Du point de vue de sa mise en œuvre, le kit Visocolor® ne s’appliquant qu’aux solutions, une étape de solubilisation des sulfates présents dans les matériaux recyclés doit donc être préalablement effectuée. Pour ce faire, une procédure adaptée de la méthode de référence NF EN 1744-1 (§ 10.2) (AFNOR, 2014) a été développée pour une mise en œuvre facilitée sur le terrain. La principale adaptation concerne la préparation de l’échantillon. Le recours à un simple tamisage à 4 mm plutôt qu’un concassage plus fastidieux à 4 mm est en effet proposé, malgré le biais que cela induit, comme cela est discuté plus loin. La figure 2 reprend les principales étapes de détermination des sulfates solubles dans les matériaux de construction, depuis la phase d’échantillonnage jusqu’à la lecture de la concentration en sulfates.

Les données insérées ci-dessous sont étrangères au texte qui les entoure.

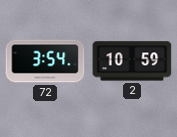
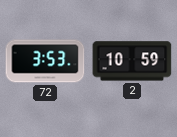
72: 3:54 -> 3:53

En bref, un échantillon composite de 2 kg est prélevé sur site par pelletés aléatoires sur un tas de bétons concassés fraichement foisonné, conformément aux recommandations de la norme NF EN 15002 (AFNOR, 2015b). Après tamisage de l’échantillon à 4 mm, la fraction passante est divisée à plusieurs reprises à l’aide d’un diviseur à couloirs jusqu’à obtenir des sous-échantillons de 200 g environ. Un des lots de 200 g est séché à l’étuve ou au four micro-ondes jusqu’à masse constante, puis est de nouveau sous-échantillonné pour obtenir des prises d’essais de 25 ± 2 g. Cette étape d’échantillonnage dure 30 min environ.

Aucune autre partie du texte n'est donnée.